» Task description
Leave every picture out, and retype all the remaining records exactly.

(Supplied data begins)

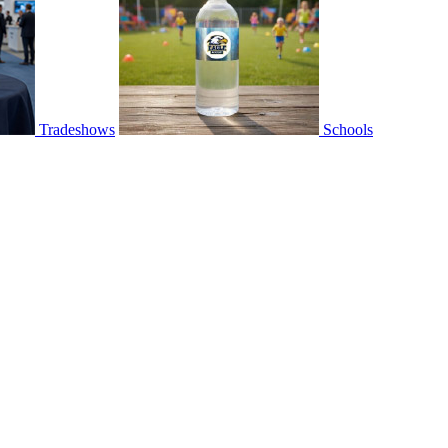
Tradeshows
Schools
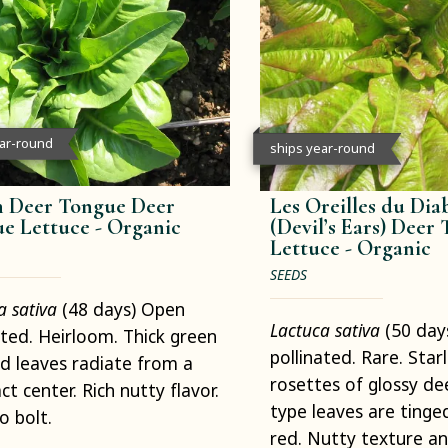
ear-round
ships year-round
 Deer Tongue Deer
Les Oreilles du Dia
e Lettuce -
Organic
(Devil’s Ears) Deer
Lettuce -
Organic
SEEDS
a sativa
(48 days) Open
Lactuca sativa
(50 day
ated. Heirloom. Thick green
pollinated. Rare. Starl
d leaves radiate from a
rosettes of glossy de
t center. Rich nutty flavor.
type leaves are tinge
o bolt.
red. Nutty texture an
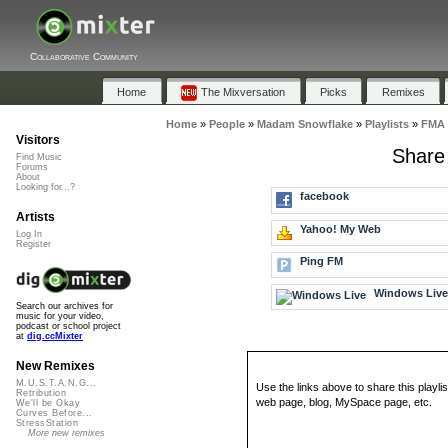
Collaborative Community
Home
The Mixversation
Picks
Remixes
Home
»
People
»
Madam Snowflake
»
Playlists
»
FMA 
Visitors
Share
Find Music
Forums
About
Looking for...?
facebook
Artists
Yahoo! My Web
Log In
Register
Ping FM
Windows Liv
Search our archives for
music for your video,
podcast or school project
at
dig.ccMixter
New Remixes
M.U.S.T.A.N.G...
Use the links above to share this playlis
Retribution
web page, blog, MySpace page, etc.
We'll be Okay
Curves Before...
StressStation
More new remixes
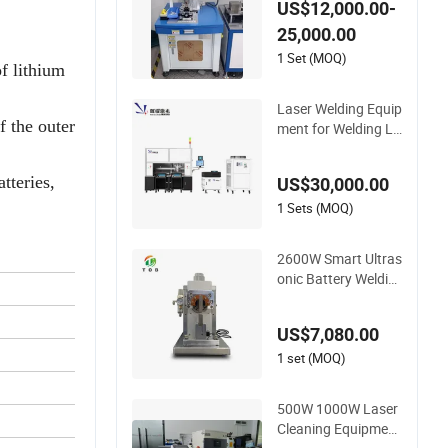
US$12,000.00-
uipment
25,000.00
1 Set (MOQ)
of lithium
Laser Welding Equip
f the outer
ment for Welding Lit
hium Battery Modul
es
tteries,
US$30,000.00
1 Sets (MOQ)
2600W Smart Ultras
onic Battery Weldin
g Equipment for Ne
w Energy Lithium P
US$7,080.00
acks
1 set (MOQ)
500W 1000W Laser
Cleaning Equipment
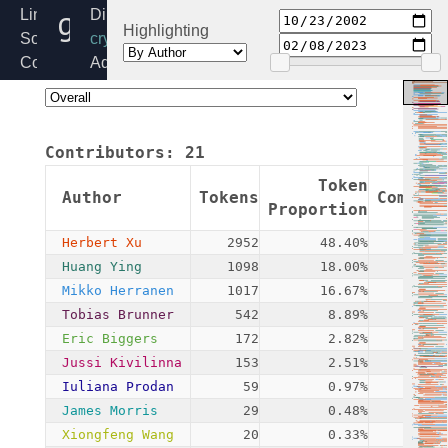
gcm.c
Linux
Directory:
Highlighting
Source
crypto
Code
Added:
Home
2002-
Release:
10-
6.6
23
Contributors:
21
By:
James
Token
Author
Tokens
Commits
Morris
Proportion
Herbert Xu
2952
48.40%
19
Huang Ying
1098
18.00%
2
Mikko Herranen
1017
16.67%
1
Tobias Brunner
542
8.89%
1
Eric Biggers
172
2.82%
12
Jussi Kivilinna
153
2.51%
3
Iuliana Prodan
59
0.97%
2
James Morris
29
0.48%
2
Xiongfeng Wang
20
0.33%
1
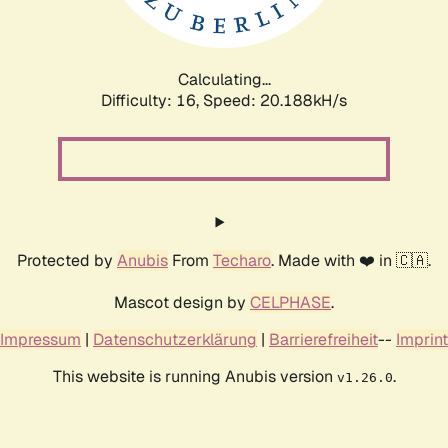
Calculating...
Difficulty: 16,
Speed: 20.888kH/s
Protected by
Anubis
From
Techaro
. Made with ❤️ in 🇨🇦.
Mascot design by
CELPHASE
.
Impressum
|
Datenschutzerklärung
|
Barrierefreiheit
--
Imprint
This website is running Anubis version
.
v1.26.0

(Supplied data ends)

» Output of the task
Tradeshows
Schools
ear-round
ships year-round
 Deer Tongue Deer
Les Oreilles du Dia
e Lettuce -
Organic
(Devil’s Ears) Deer
Lettuce -
Organic
SEEDS
a sativa
(48 days) Open
Lactuca sativa
(50 day
ated. Heirloom. Thick green
pollinated. Rare. Starl
d leaves radiate from a
rosettes of glossy de
t center. Rich nutty flavor.
type leaves are tinge
o bolt.
red. Nutty texture an
Collaborative Community
Home
The Mixversation
Picks
Remixes
Home
»
People
»
Madam Snowflake
»
Playlists
»
FMA 
Visitors
Share
Find Music
Forums
About
Looking for...?
facebook
Artists
Yahoo! My Web
Log In
Register
Ping FM
Windows Liv
Search our archives for
music for your video,
podcast or school project
at
dig.ccMixter
New Remixes
M.U.S.T.A.N.G...
Use the links above to share this playlis
Retribution
web page, blog, MySpace page, etc.
We'll be Okay
Curves Before...
StressStation
More new remixes
US$12,000.00-
uipment
25,000.00
1 Set (MOQ)
of lithium
Laser Welding Equip
f the outer
ment for Welding Lit
hium Battery Modul
es
tteries,
US$30,000.00
1 Sets (MOQ)
2600W Smart Ultras
onic Battery Weldin
g Equipment for Ne
w Energy Lithium P
US$7,080.00
acks
1 set (MOQ)
500W 1000W Laser
Cleaning Equipment
gcm.c
Linux
Directory:
Highlighting
Source
crypto
Code
Added:
Home
2002-
Release:
10-
6.6
23
Contributors:
21
By:
James
Token
Author
Tokens
Commits
Morris
Proportion
Herbert Xu
2952
48.40%
19
Huang Ying
1098
18.00%
2
Mikko Herranen
1017
16.67%
1
Tobias Brunner
542
8.89%
1
Eric Biggers
172
2.82%
12
Jussi Kivilinna
153
2.51%
3
Iuliana Prodan
59
0.97%
2
James Morris
29
0.48%
2
Xiongfeng Wang
20
0.33%
1
Calculating...
Difficulty: 16,
Speed: 20.888kH/s
Protected by
Anubis
From
Techaro
. Made with ❤️ in 🇨🇦.
Mascot design by
CELPHASE
.
Impressum
|
Datenschutzerklärung
|
Barrierefreiheit
--
Imprint
This website is running Anubis version
.
v1.26.0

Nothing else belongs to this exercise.